I militari hanno rilevato la presenza di sofisticate linee produttive, perfettamente funzionanti, con processi automatizzati ad alta velocità per l’assemblaggio delle sigarette e il confezionamento finale dei pacchetti, partendo dal tabacco trinciato e dal materiale accessorio necessario (filtri, cartine, cartoncini per il packaging, ecc.), anch’esso riportante il marchio contraffatto di noti produttori internazionali autorizzati e presente in grandissime quantità presso i siti (sono stati infatti rinvenuti circa 538 milioni di componenti per la realizzazione e il confezionamento delle sigarette recanti marchi contraffatti).
Gli impianti venivano alimentati con gruppi elettrogeni, allo scopo di non rendere rilevabile, dai picchi di consumo dell’energia elettrica, la presenza di macchinari funzionanti a pieno ritmo.
Le finestre che davano verso l’esterno erano state oscurate mentre negli ambienti più interni, illuminati solo artificialmente, erano stati allestiti alloggiamenti per il personale addetto, proveniente da Paesi dell’Est europeo e impiegato in condizioni di sfruttamento e in spregio alle norme di sicurezza.
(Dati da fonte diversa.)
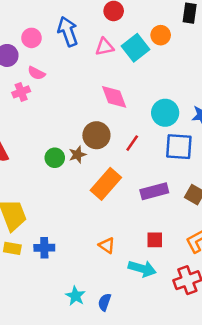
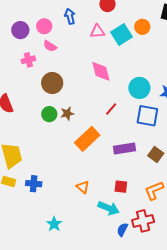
blue arrow: (68, 32) -> (70, 16), size x0.7
pink circle: (31, 38) -> (44, 26), moved
pink semicircle: (36, 73) -> (50, 46), moved
brown circle: (96, 135) -> (52, 83), moved
blue semicircle: (105, 302) -> (122, 230), moved

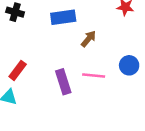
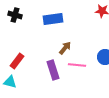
brown arrow: (89, 39) -> (65, 48), moved

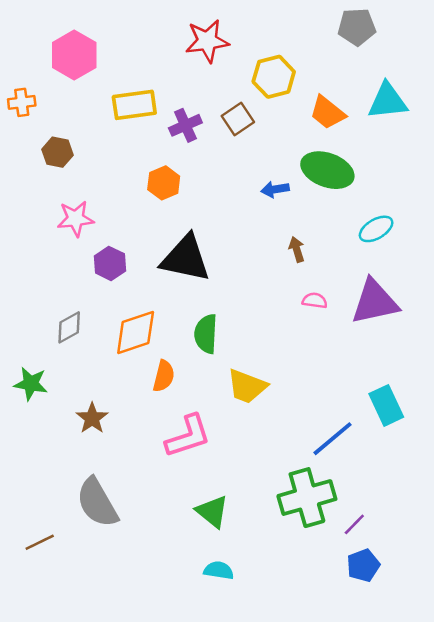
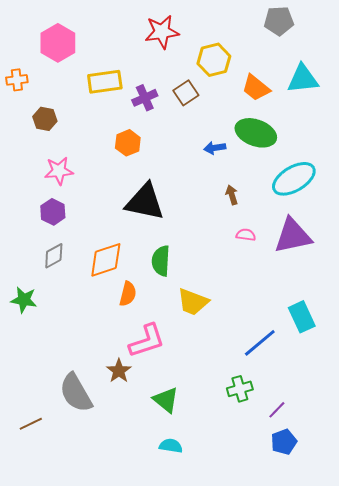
cyan ellipse: (376, 229) -> (294, 179), size x1.6
purple hexagon: (110, 263) -> (53, 212), moved
brown star: (92, 418) -> (119, 371), moved
green cross: (307, 498) -> (240, 389), size x0.6

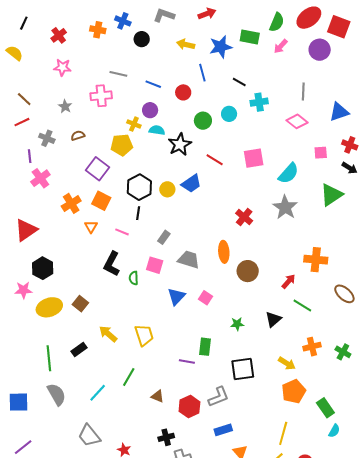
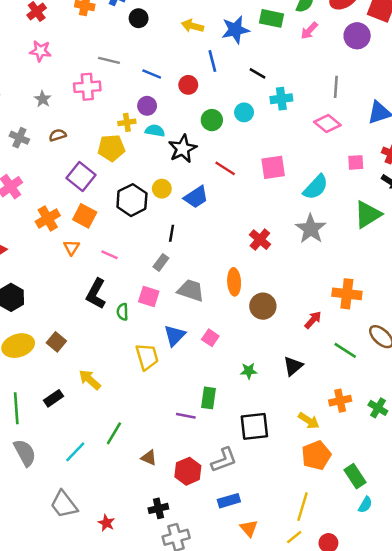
yellow cross: (134, 124) -> (127, 122), turned -32
yellow circle: (167, 189) -> (162, 189), moved
black line: (138, 213) -> (172, 233), moved
green line: (302, 306) -> (345, 350), moved
yellow trapezoid: (144, 335) -> (147, 357), moved

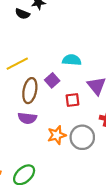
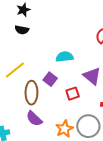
black semicircle: (22, 14) -> (22, 30), moved
purple semicircle: (27, 118) -> (34, 119), turned 48

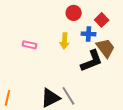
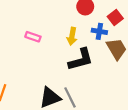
black L-shape: (91, 61) -> (81, 60), moved

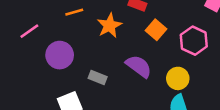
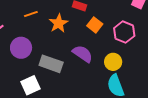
gray rectangle: (98, 78) -> (51, 64), size x1.6

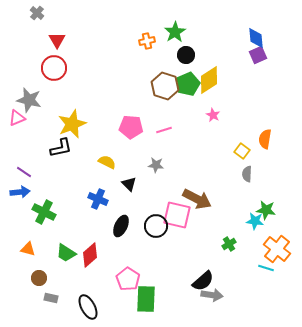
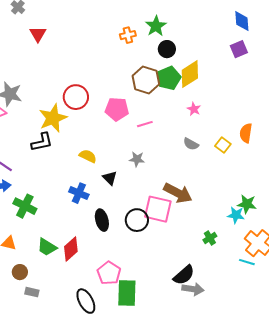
blue diamond: (256, 38) -> (242, 21), moved
red circle: (54, 68) -> (76, 97), moved
pink pentagon: (131, 127) -> (117, 109), moved
gray semicircle: (247, 174) -> (191, 144), moved, turned -63
black ellipse: (121, 226) -> (102, 220), turned -40
black ellipse: (88, 307) -> (86, 301), moved

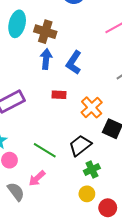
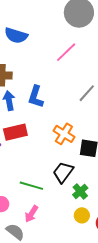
red rectangle: (59, 95) -> (15, 132), moved, size x1.6

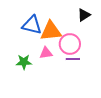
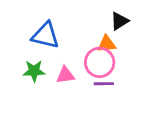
orange triangle: (51, 31) -> (107, 44), moved, size x0.6
green star: (24, 62) -> (34, 71), moved

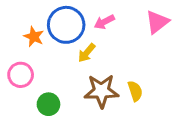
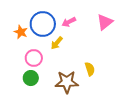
pink circle: (21, 75) -> (34, 58), moved
brown star: (101, 91) -> (67, 82), moved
Si trattava, in tutta evidenza, di un ambiente lavorativo degradante e vessatorio: i lavoratori venivano di fatto rinchiusi nelle fabbriche senza poter avere alcun contatto con l’esterno e costretti a turni massacranti, senza possibilità di riposo e deprivati di ogni forma di tutela.
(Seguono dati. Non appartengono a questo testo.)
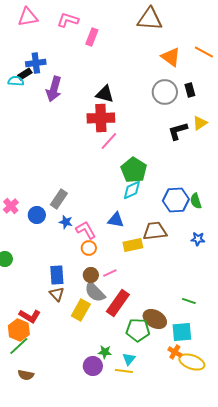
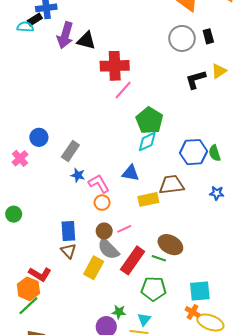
black triangle: (105, 94) -> (86, 41), moved
blue circle: (37, 215) -> (39, 137), moved
green line: (189, 301) -> (159, 258), moved
brown ellipse: (155, 319) -> (170, 245), moved

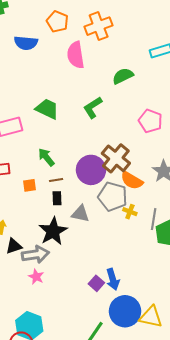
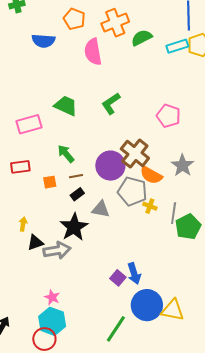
green semicircle: (123, 76) -> (142, 38), moved
black rectangle: (57, 198) -> (77, 194), turned 56
pink star: (36, 277) -> (52, 297), moved

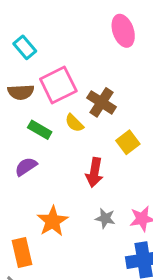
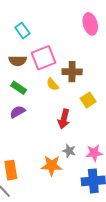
brown cross: (101, 102) -> (72, 72), turned -36
green rectangle: (40, 130) -> (19, 88), moved
orange star: (53, 221) -> (52, 166), moved, turned 30

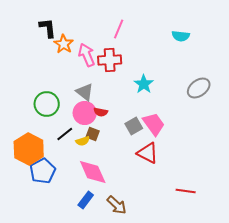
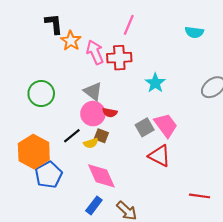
green circle: (47, 104) -> (41, 94), moved

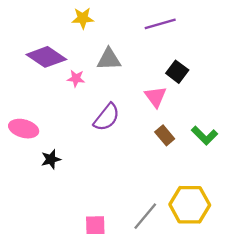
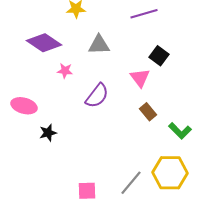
pink star: (76, 79) -> (65, 71), moved
green L-shape: (205, 135) -> (180, 131), moved

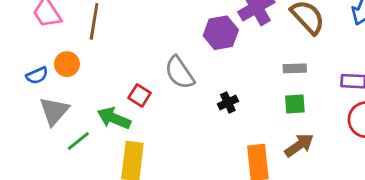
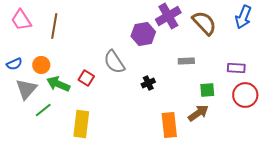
orange circle: (67, 64) -> (41, 65), moved
gray rectangle: (295, 68) -> (186, 61), moved
green square: (295, 104) -> (207, 90), moved
green arrow: (114, 118) -> (58, 84), moved

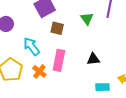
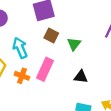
green triangle: (87, 19) -> (74, 44), moved
orange cross: (39, 71) -> (22, 76), turned -32

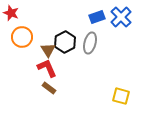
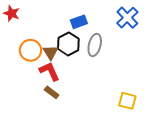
blue rectangle: (97, 17) -> (79, 22), moved
orange circle: (22, 37) -> (30, 50), moved

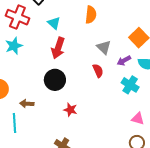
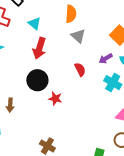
gray triangle: (104, 47) -> (78, 36), moved
brown arrow: (27, 104) -> (10, 105), turned -88
red star: (70, 110) -> (55, 99), moved

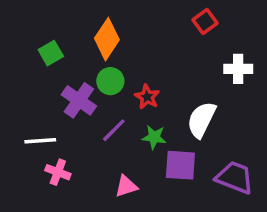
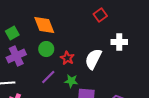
orange diamond: (107, 39) -> (44, 25), turned -55
purple cross: (79, 100) -> (16, 56), moved, turned 30
white semicircle: (201, 120) -> (93, 59), moved

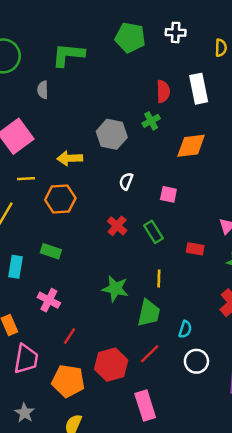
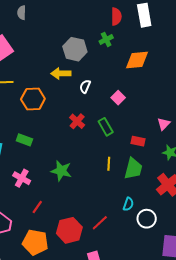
yellow arrow: (70, 158) -> (61, 73), moved
pink square: (168, 194) -> (118, 98), turned 32
green star: (115, 289) -> (61, 171), moved
green trapezoid: (149, 313) -> (133, 169), moved
white circle: (196, 361) -> (147, 219), moved

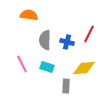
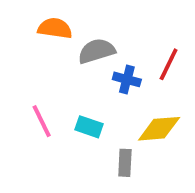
gray semicircle: (45, 40) -> (97, 51), moved, turned 72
Dalle perizie disposte su alcune delle linee di assemblaggio e confezionamento dei pacchetti di sigarette è emersa l’intensa attività produttiva realizzata durante il periodo di operatività clandestina. È stato stimato, infatti, che ognuna di esse abbia potuto agevolmente produrre 48 mila pacchetti di sigarette al giorno, da cui un volume immesso sul mercato illegale valutabile (in via del tutto prudenziale) in almeno 35 milioni di pacchetti (corrispondenti a 700 tonnellate di prodotto). Un quantitativo, questo, che può aver fruttato agli organizzatori dell’illecito traffico guadagni stimati in non meno di € 175 milioni. Ciò con una correlativa evasione di accisa sui tabacchi quantificabile in € 112 milioni circa, oltre a IVA per € 28 milioni.
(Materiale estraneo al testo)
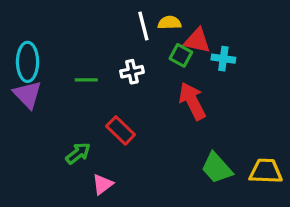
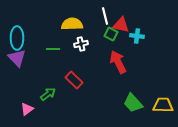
yellow semicircle: (169, 23) -> (72, 24), moved, size x1.5
white line: (143, 26) -> (105, 16), moved
pink triangle: (103, 184) -> (27, 109), moved

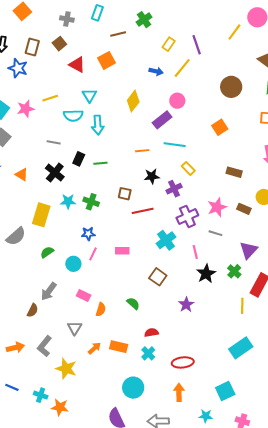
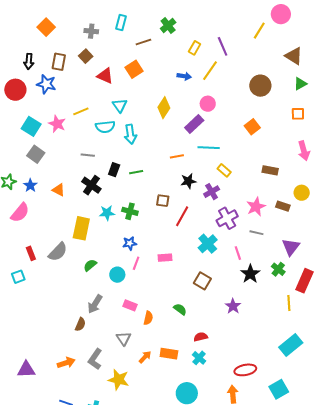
pink star: (26, 109) -> (57, 124), turned -30
red line: (143, 211) -> (182, 216), turned -45
red ellipse: (183, 362) -> (245, 370), moved

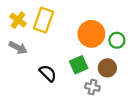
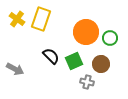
gray arrow: (18, 48) -> (15, 69), moved
black semicircle: (48, 73) -> (51, 56), moved

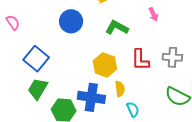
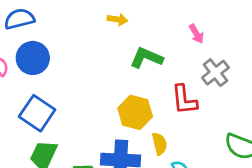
blue circle: (71, 21) -> (33, 58), moved
gray cross: (172, 57) -> (215, 73), moved, turned -36

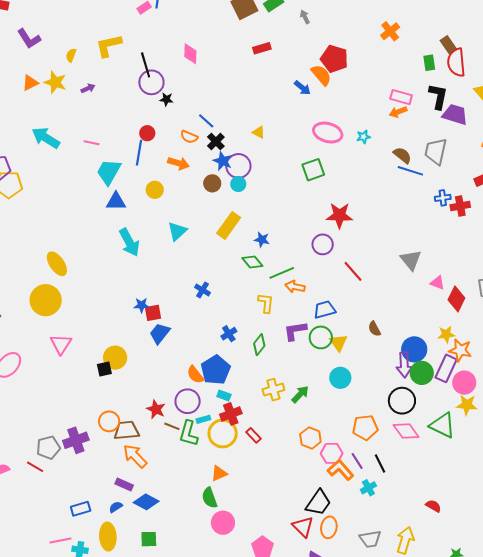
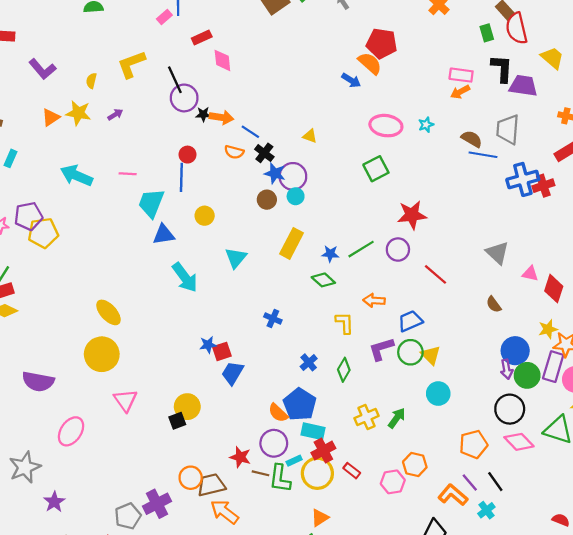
red rectangle: (262, 48) -> (202, 37), moved
orange arrow: (178, 163) -> (221, 117), moved
blue cross: (443, 198) -> (523, 179), size x1.8
green line: (282, 273) -> (361, 249), moved
brown semicircle: (374, 329) -> (494, 304), moved
purple arrow: (404, 365) -> (507, 369), size x0.7
cyan rectangle: (224, 396) -> (313, 431), size x1.5
pink hexagon: (332, 453) -> (393, 482), moved

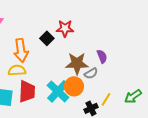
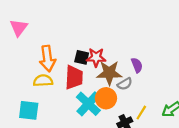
red star: (65, 28) -> (96, 57), moved
black square: (47, 38) -> (82, 57), moved, turned -32
red trapezoid: (27, 91) -> (74, 77), moved

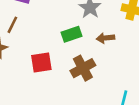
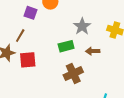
red square: (41, 62) -> (28, 60), moved

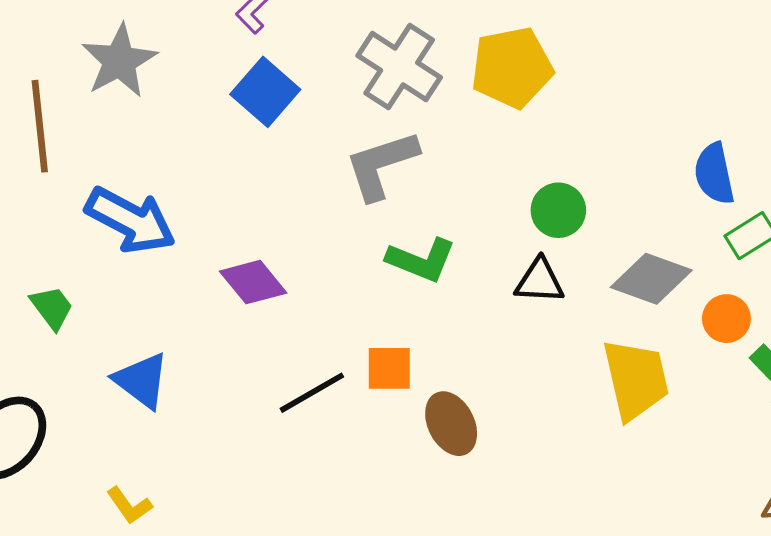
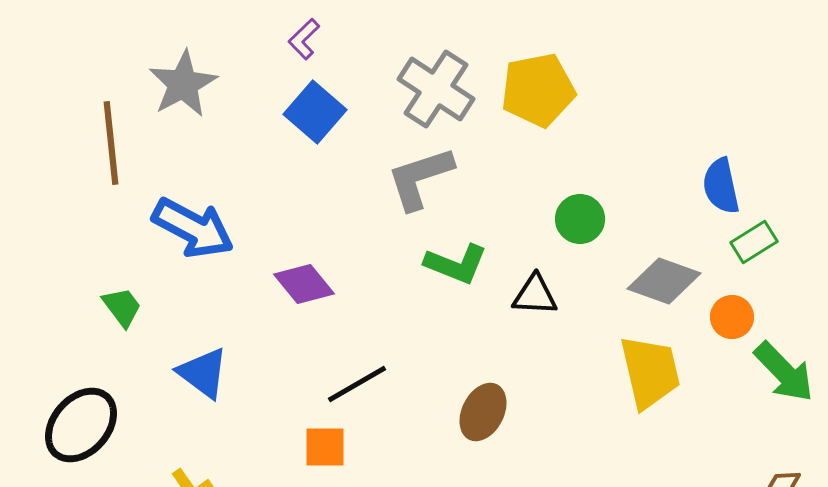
black triangle: (540, 281) -> (535, 295), moved
orange square: (389, 368) -> (325, 447), moved
brown ellipse: (451, 424) -> (483, 412), turned 54

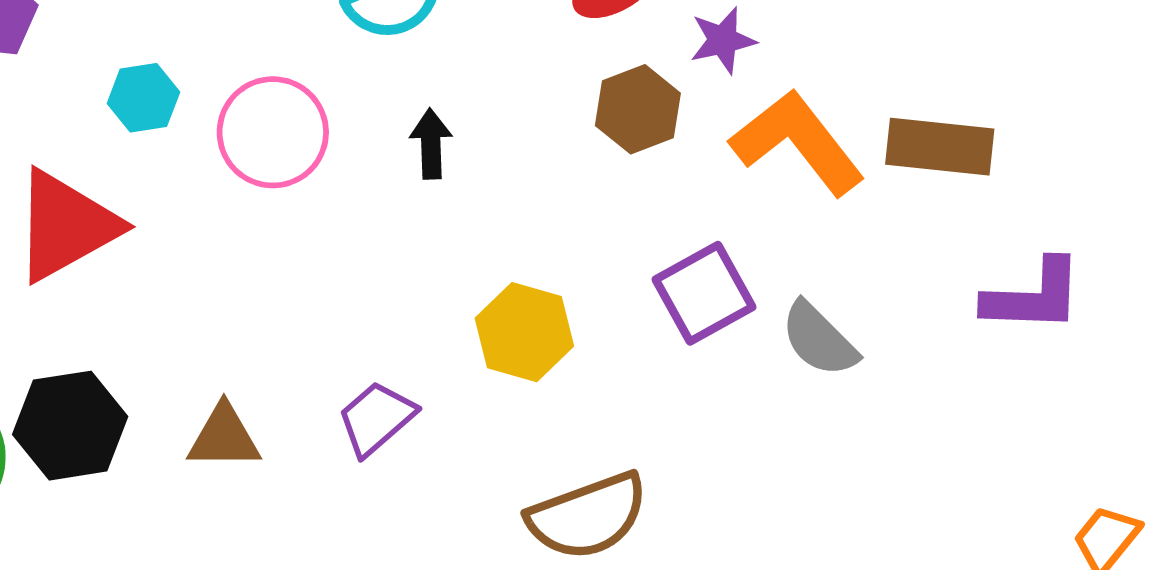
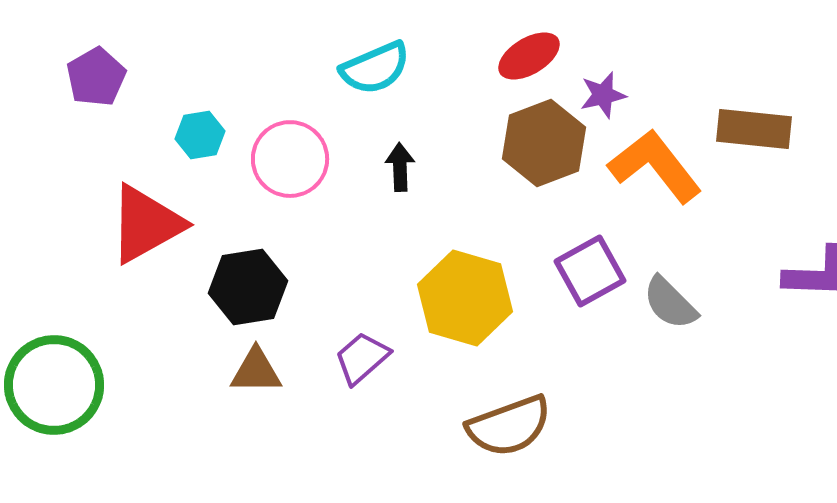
brown hexagon: (638, 109) -> (544, 143), size x1.4
brown rectangle: (940, 147) -> (754, 129), moved
yellow hexagon: (524, 332) -> (465, 298), size x1.4
black hexagon: (70, 426) -> (248, 287), moved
Va inoltre sottolineato come la sinergia istituzionale, dopo l’effettuazione dei sequestri, si sia estesa all’Agenzia delle dogane e dei monopoli (Ufficio dei Monopoli di Torino) nonché al Comando Provinciale del Corpo nazionale dei Vigili del fuoco di Torino nella fase della gestione del materiale cautelato che, anche grazie alla collaborazione della Città Metropolitana di Torino, è stato già avviato a completa distruzione.